▸ **Brief**
Once you reach the line with "Хто перший повинен" below, copy each line exactly, stopping after the line with "skiva. Enheten är", and skip any pictures.

▸ **Supplied data**

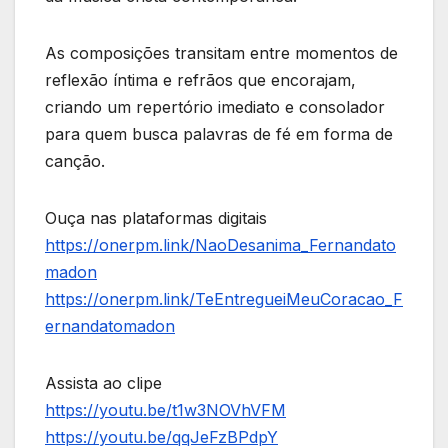
As composições transitam entre momentos de
reflexão íntima e refrãos que encorajam,
criando um repertório imediato e consolador
para quem busca palavras de fé em forma de
canção.
Ouça nas plataformas digitais
https://onerpm.link/NaoDesanima_Fernandato
madon
https://onerpm.link/TeEntregueiMeuCoracao_F
ernandatomadon
Assista ao clipe
https://youtu.be/t1w3NOVhVFM
https://youtu.be/qqJeFzBPdpY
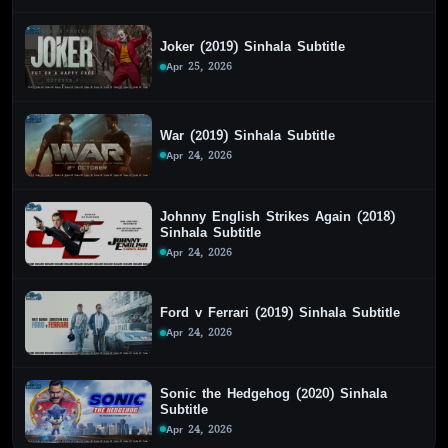
Joker (2019) Sinhala Subtitle
Apr 25, 2026
War (2019) Sinhala Subtitle
Apr 24, 2026
Johnny English Strikes Again (2018)
Sinhala Subtitle
Apr 24, 2026
Ford v Ferrari (2019) Sinhala Subtitle
Apr 24, 2026
Sonic the Hedgehog (2020) Sinhala
Subtitle
Apr 24, 2026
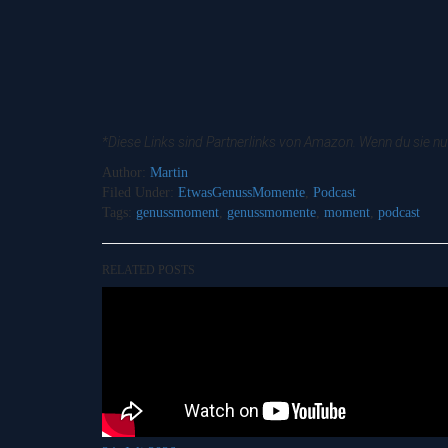
*Diese Links sind Partnerlinks von Amazon. Wenn du sie nut
Author:
Martin
Filed Under:
EtwasGenussMomente
,
Podcast
Tags:
genussmoment
,
genussmomente
,
moment
,
podcast
RELATED POSTS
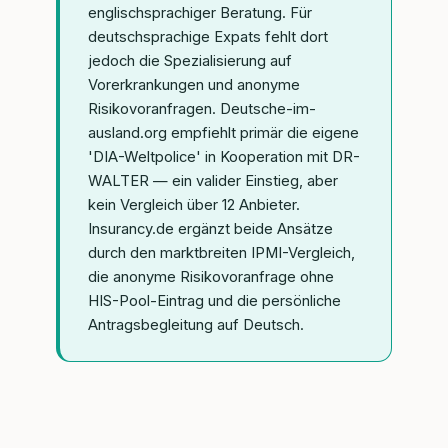
englischsprachiger Beratung. Für
deutschsprachige Expats fehlt dort
jedoch die Spezialisierung auf
Vorerkrankungen und anonyme
Risikovoranfragen. Deutsche-im-
ausland.org empfiehlt primär die eigene
'DIA-Weltpolice' in Kooperation mit DR-
WALTER — ein valider Einstieg, aber
kein Vergleich über 12 Anbieter.
Insurancy.de ergänzt beide Ansätze
durch den marktbreiten IPMI-Vergleich,
die anonyme Risikovoranfrage ohne
HIS-Pool-Eintrag und die persönliche
Antragsbegleitung auf Deutsch.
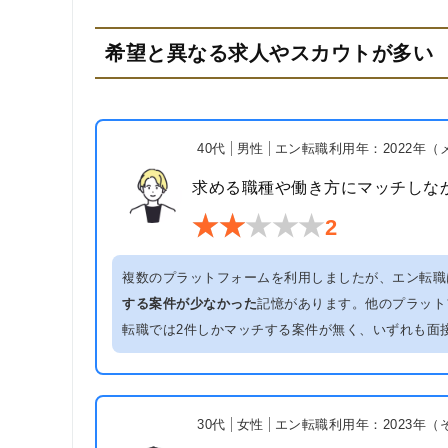
希望と異なる求人やスカウトが多い
40代
男性
エン転職利用年：2022年（
求める職種や働き方にマッチしな
2
複数のプラットフォームを利用しましたが、エン転職
する案件が少なかった
記憶があります。他のプラット
転職では2件しかマッチする案件が無く、いずれも面
30代
女性
エン転職利用年：2023年（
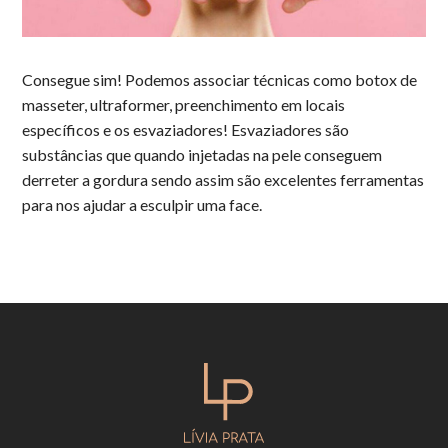
Consegue sim! Podemos associar técnicas como botox de
masseter, ultraformer, preenchimento em locais
específicos e os esvaziadores! Esvaziadores são
substâncias que quando injetadas na pele conseguem
derreter a gordura sendo assim são excelentes ferramentas
para nos ajudar a esculpir uma face.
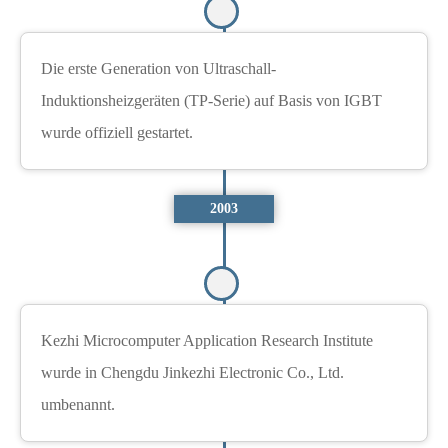
Die erste Generation von Ultraschall-
Induktionsheizgeräten (TP-Serie) auf Basis von IGBT
wurde offiziell gestartet.
2003
Kezhi Microcomputer Application Research Institute
wurde in Chengdu Jinkezhi Electronic Co., Ltd.
umbenannt.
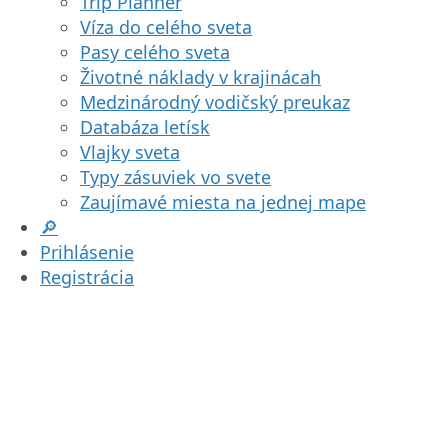
Trip Planner
Víza do celého sveta
Pasy celého sveta
Životné náklady v krajinácah
Medzinárodný vodičský preukaz
Databáza letísk
Vlajky sveta
Typy zásuviek vo svete
Zaujímavé miesta na jednej mape
🔎
Prihlásenie
Registrácia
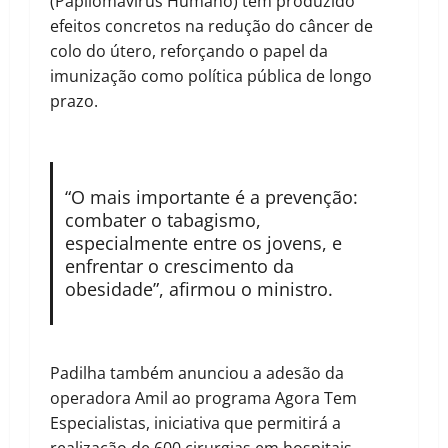
(Papilomavírus Humano) tem produzido
efeitos concretos na redução do câncer de
colo do útero, reforçando o papel da
imunização como política pública de longo
prazo.
“O mais importante é a prevenção:
combater o tabagismo,
especialmente entre os jovens, e
enfrentar o crescimento da
obesidade”, afirmou o ministro.
Padilha também anunciou a adesão da
operadora Amil ao programa Agora Tem
Especialistas, iniciativa que permitirá a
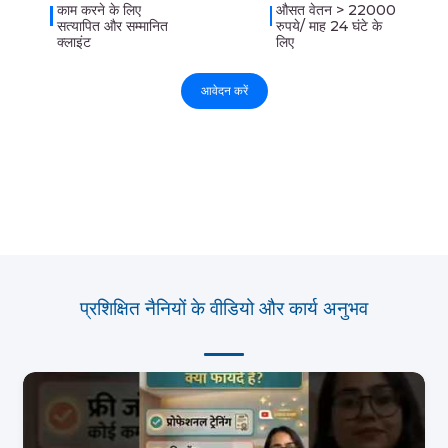
काम करने के लिए
औसत वेतन > 22000
सत्यापित और सम्मानित
रुपये/ माह 24 घंटे के
क्लाइंट
लिए
आवेदन करें
प्रशिक्षित नैनियों के वीडियो और कार्य अनुभव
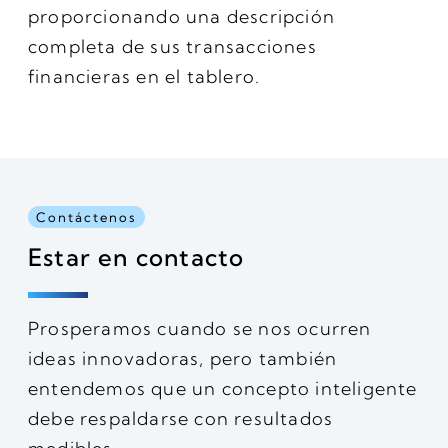
proporcionando una descripción
completa de sus transacciones
financieras en el tablero.
Contáctenos
Estar en contacto
Prosperamos cuando se nos ocurren
ideas innovadoras, pero también
entendemos que un concepto inteligente
debe respaldarse con resultados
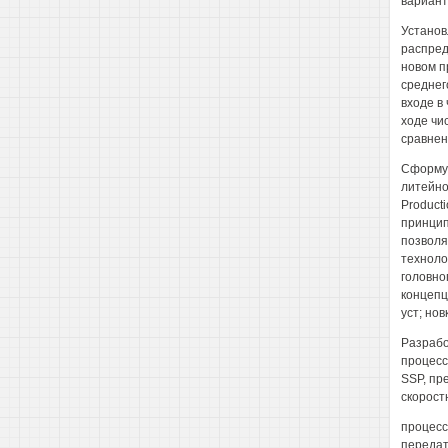
вариант
Установ
распред
новом п
среднег
входе в
ходе чи
сравнен
Сформул
литейно
Product
принцип
позволя
техноло
головно
концепц
уст; но
Разрабо
процесс
SSP, пр
скорост
процесс
передат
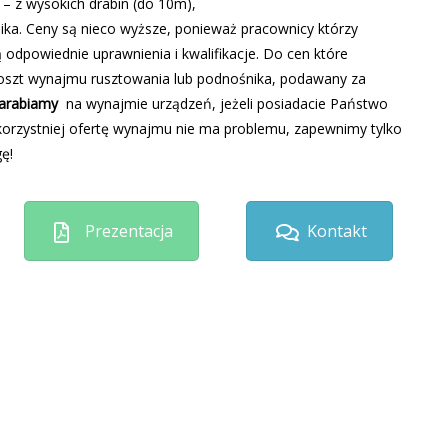
– z wysokich drabin (do 10m),
ika. Ceny są nieco wyższe, ponieważ pracownicy którzy
 odpowiednie uprawnienia i kwalifikacje. Do cen które
koszt wynajmu rusztowania lub podnośnika, podawany za
arabiamy
na wynajmie urządzeń, jeżeli posiadacie Państwo
korzystniej ofertę wynajmu nie ma problemu, zapewnimy tylko
ę!
Prezentacja
Kontakt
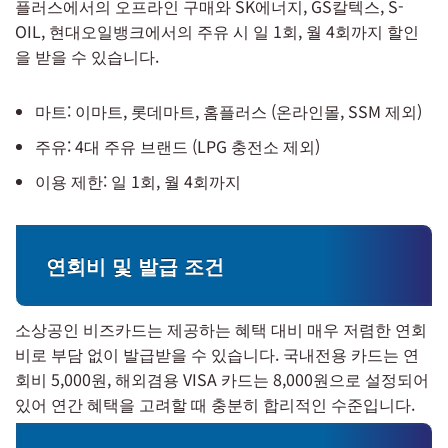
플러스에서의 오프라인 구매와 SK에너지, GS칼텍스, S-
OIL, 현대오일뱅크에서의 주유 시 일 1회, 월 4회까지 할인
을 받을 수 있습니다.
마트: 이마트, 롯데마트, 홈플러스 (온라인몰, SSM 제외)
주유: 4대 주유 브랜드 (LPG 충전소 제외)
이용 제한: 일 1회, 월 4회까지
연회비 및 발급 조건
소상공인 비즈카드는 제공하는 혜택 대비 매우 저렴한 연회
비로 부담 없이 발급받을 수 있습니다. 국내전용 카드는 연
회비 5,000원, 해외겸용 VISA 카드는 8,000원으로 설정되어
있어 연간 혜택을 고려할 때 충분히 합리적인 수준입니다.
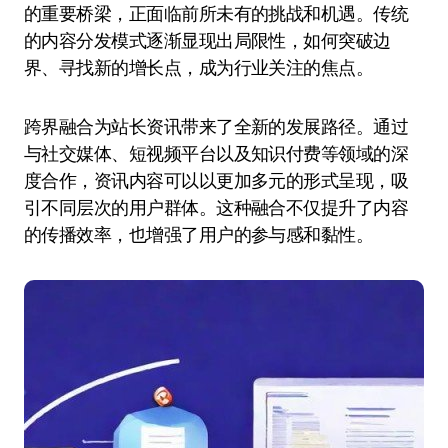
的重要桥梁，正面临前所未有的挑战和机遇。传统
的内容分发模式逐渐显现出局限性，如何突破边
界、寻找新的增长点，成为行业关注的焦点。
跨界融合为站长资讯带来了全新的发展路径。通过
与社交媒体、短视频平台以及知识付费等领域的深
度合作，资讯内容可以以更加多元的形式呈现，吸
引不同层次的用户群体。这种融合不仅提升了内容
的传播效率，也增强了用户的参与感和黏性。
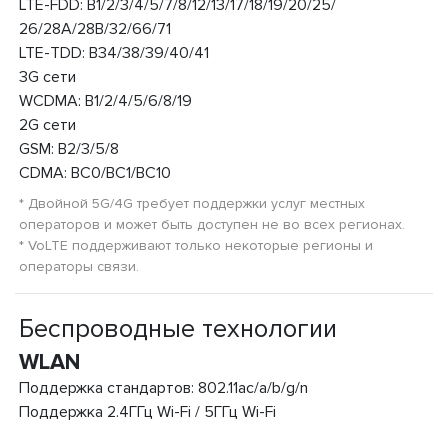
LTE-FDD: B1/2/3/4/5/7/8/12/13/17/18/19/20/25/
26/28A/28B/32/66/71
LTE-TDD: B34/38/39/40/41
3G сети
WCDMA: B1/2/4/5/6/8/19
2G сети
GSM: B2/3/5/8
CDMA: BC0/BC1/BC10
* Двойной 5G/4G требует поддержки услуг местных
операторов и может быть доступен не во всех регионах.
* VoLTE поддерживают только некоторые регионы и
операторы связи.
Беспроводные технологии
WLAN
Поддержка стандартов: 802.11ac/a/b/g/n
Поддержка 2.4ГГц Wi-Fi / 5ГГц Wi-Fi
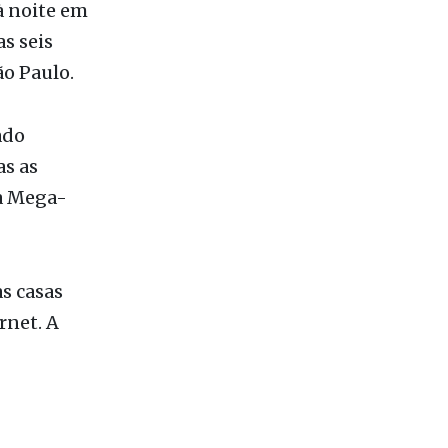
à noite em
s seis
ão Paulo.
ado
as as
da Mega-
as casas
rnet. A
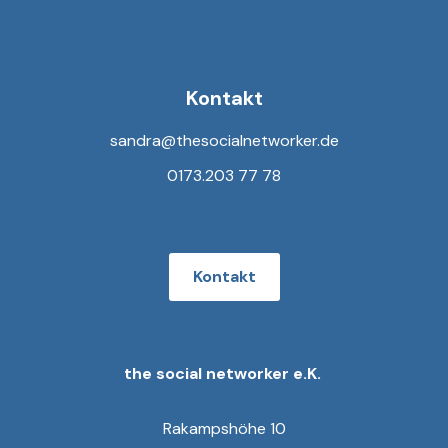
Kontakt
sandra@thesocialnetworker.de
0173.203 77 78
Kontakt
the social networker e.K.
Rakampshöhe 10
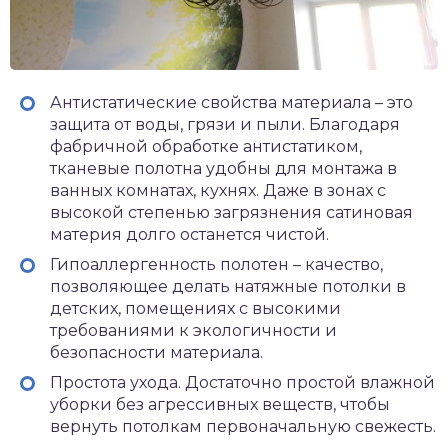
Антистатические свойства материала – это
защита от воды, грязи и пыли. Благодаря
фабричной обработке антистатиком,
тканевые полотна удобны для монтажа в
ванных комнатах, кухнях. Даже в зонах с
высокой степенью загрязнения сатиновая
материя долго останется чистой.
Гипоаллергенность полотен – качество,
позволяющее делать натяжные потолки в
детских, помещениях с высокими
требованиями к экологичности и
безопасности материала.
Простота ухода. Достаточно простой влажной
уборки без агрессивных веществ, чтобы
вернуть потолкам первоначальную свежесть.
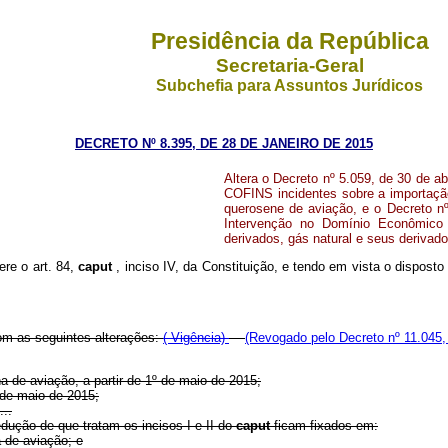
Presidência da República
Secretaria-Geral
Subchefia para Assuntos Jurídicos
DECRETO Nº 8.395, DE 28 DE JANEIRO DE 2015
Altera o Decreto nº 5.059, de 30 de a
COFINS incidentes sobre a importação 
querosene de aviação, e o Decreto nº
Intervenção no Domínio Econômico 
derivados, gás natural e seus derivado
ere o art. 84,
caput
, inciso IV, da Constituição, e tendo em vista o dispost
com as seguintes alterações:
(
Vigência)
(Revogado pelo Decreto nº 11.045,
a de aviação, a partir de 1º de maio de 2015;
º de maio de 2015;
...
edução de que tratam os incisos I e II do
caput
ficam fixados em:
a de aviação; e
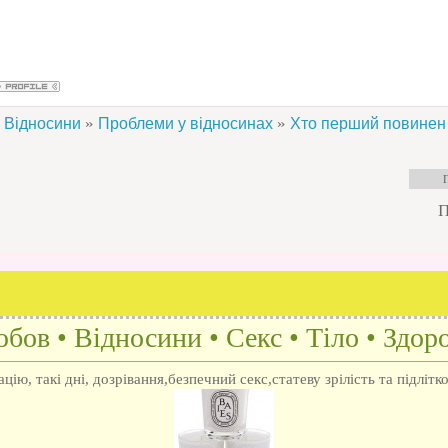
»
»
Відносини
Проблеми у відносинах
Хто перший повинен
П
бов • Відносини • Секс • Тіло • Здоро
ію, такі дні, дозрівання,безпечний секс,статеву зрілість та підлітк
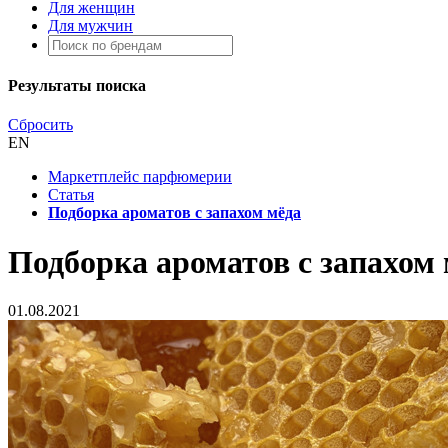
Для женщин
Для мужчин
Результаты поиска
Сбросить
EN
Маркетплейс парфюмерии
Статья
Подборка ароматов с запахом мёда
Подборка ароматов с запахом
01.08.2021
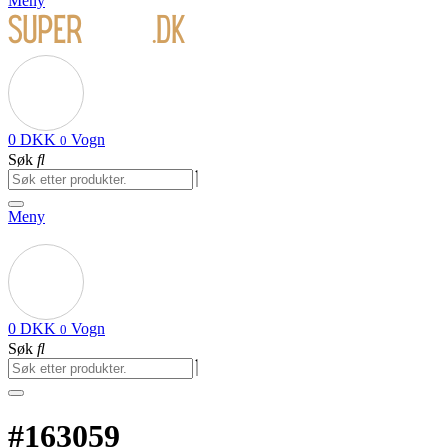
Meny
0
DKK
Vogn
0
Søk
Meny
0
DKK
Vogn
0
Søk
#163059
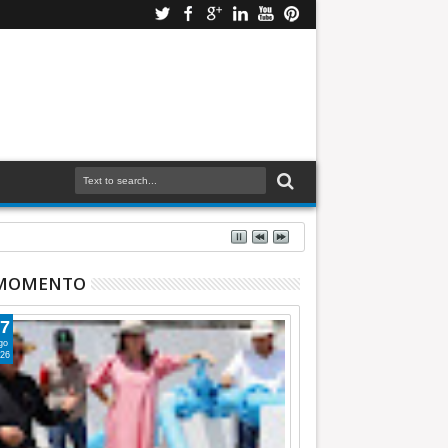
 MOMENTO
7
go
26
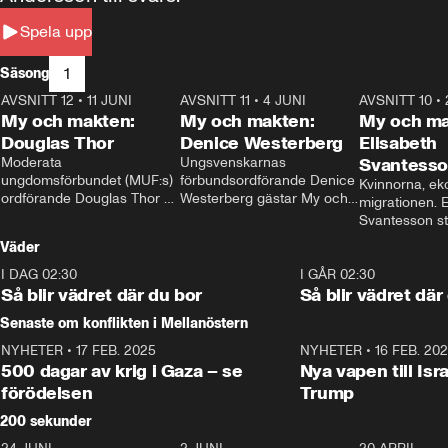
Spela upp
1
Säsong
AVSNITT 12
•
11 JUNI
26:27
AVSNITT 11
•
4 JUNI
23:40
AVSNITT 10
•
My och makten:
My och makten:
My och ma
Douglas Thor
Denice Westerberg
Elisabeth
Moderata 
Ungsvenskarnas 
Svantess
ungdomsförbundet (MUF:s) 
förbundsordförande Denice 
Kvinnorna, ek
ordförande Douglas Thor 
Westerberg gästar My och 
migrationen. E
gästar My och makten. I 
makten. I avsnittet 
Svantesson stäl
avsnittet diskuteras 
diskuteras migrationsfrågan 
när finansmini
Väder
tonårsutvisningarna och hur 
och hur SD ska locka 
Moderaterna ska locka 
kvinnliga väljare. 
I DAG 02:30
1:06
I GÅR 02:30
väljare till valet i höst. 
Så blir vädret där du bor
Så blir vädret där
Senaste om konflikten i Mellanöstern
NYHETER
•
17 FEB. 2025
0:45
NYHETER
•
16 FEB. 20
500 dagar av krig i Gaza – se
Nya vapen till Isr
förödelsen
Trump
200 sekunder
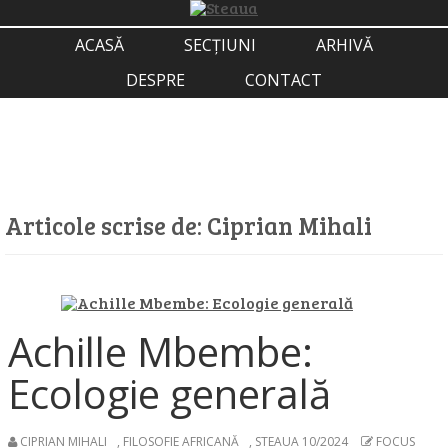
ACASĂ
SECȚIUNI
ARHIVĂ
DESPRE
CONTACT
Articole scrise de:
Ciprian Mihali
Achille Mbembe:
Ecologie generală
CIPRIAN MIHALI
,
FILOSOFIE AFRICANĂ
,
STEAUA 10/2024
FOCUS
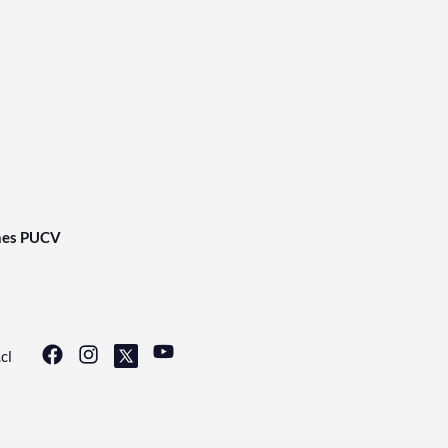
nes PUCV
cl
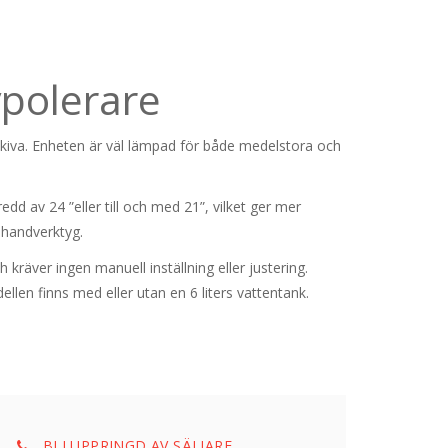
vpolerare
skiva. Enheten är väl lämpad för både medelstora och
dd av 24 ”eller till och med 21”, vilket ger mer
 handverktyg.
räver ingen manuell inställning eller justering.
en finns med eller utan en 6 liters vattentank.
BLI UPPRINGD AV SÄLJARE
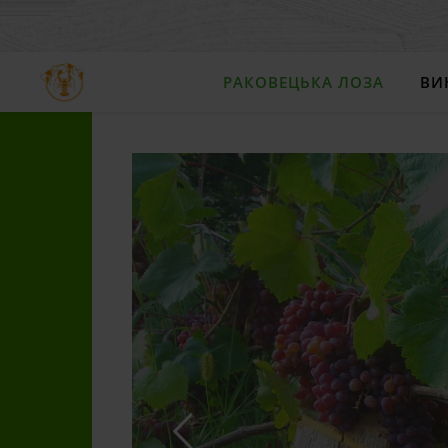
РАКОВЕЦЬКА ЛОЗА
ВИ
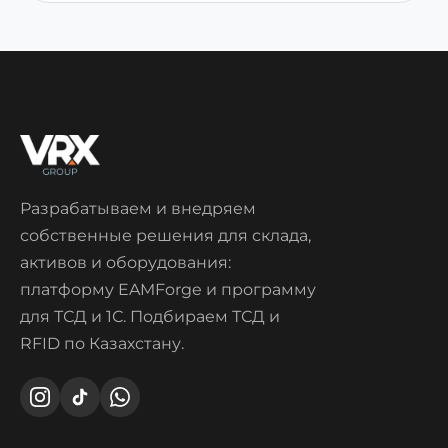
Разрабатываем и внедряем
собственные решения для склада,
активов и оборудования:
платформу EAMForge и программу
для ТСД и 1С. Подбираем ТСД и
RFID по Казахстану.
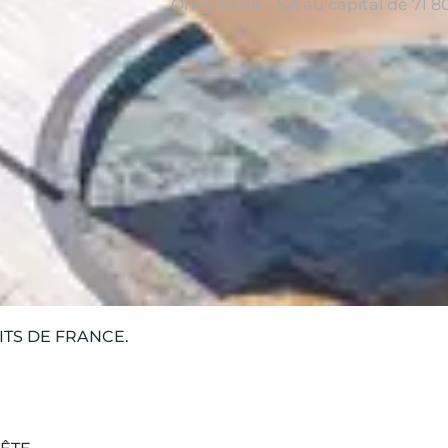
Oney Bank – SA au capital de 71 80
à proximité
TS DE FRANCE.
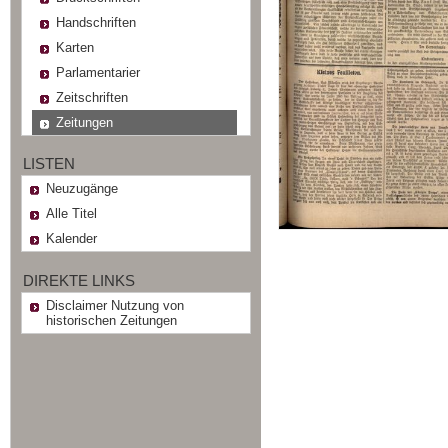
Handschriften
Karten
Parlamentarier
Zeitschriften
Zeitungen
LISTEN
Neuzugänge
Alle Titel
Kalender
DIREKTE LINKS
Disclaimer Nutzung von
historischen Zeitungen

▸ **Result for this exercise**
Хто перший повинен
П
бов • Відносини • Секс • Тіло • Здоро
ію, такі дні, дозрівання,безпечний секс,статеву зрілість та підлітк
Для женщин
Для мужчин
Результаты поиска
Сбросить
EN
Маркетплейс парфюмерии
Статья
Подборка ароматов с запахом мёда
Подборка ароматов с запахом
01.08.2021
Meny
0
DKK
Vogn
0
Søk
Meny
0
DKK
Vogn
0
Søk
#163059
 MOMENTO
7
go
26
Spela upp
1
Säsong
AVSNITT 12
•
11 JUNI
26:27
AVSNITT 11
•
4 JUNI
23:40
AVSNITT 10
•
My och makten:
My och makten:
My och ma
Douglas Thor
Denice Westerberg
Elisabeth
Moderata 
Ungsvenskarnas 
Svantess
ungdomsförbundet (MUF:s) 
förbundsordförande Denice 
Kvinnorna, ek
ordförande Douglas Thor 
Westerberg gästar My och 
migrationen. E
gästar My och makten. I 
makten. I avsnittet 
Svantesson stäl
avsnittet diskuteras 
diskuteras migrationsfrågan 
när finansmini
Väder
tonårsutvisningarna och hur 
och hur SD ska locka 
Moderaterna ska locka 
kvinnliga väljare. 
I DAG 02:30
1:06
I GÅR 02:30
väljare till valet i höst. 
Så blir vädret där du bor
Så blir vädret där
Senaste om konflikten i Mellanöstern
NYHETER
•
17 FEB. 2025
0:45
NYHETER
•
16 FEB. 20
500 dagar av krig i Gaza – se
Nya vapen till Isr
förödelsen
Trump
200 sekunder
ACASĂ
SECȚIUNI
ARHIVĂ
DESPRE
CONTACT
Articole scrise de:
Ciprian Mihali
Achille Mbembe:
Ecologie generală
CIPRIAN MIHALI
,
FILOSOFIE AFRICANĂ
,
STEAUA 10/2024
FOCUS
nes PUCV
cl
vpolerare
skiva. Enheten är väl lämpad för både medelstora och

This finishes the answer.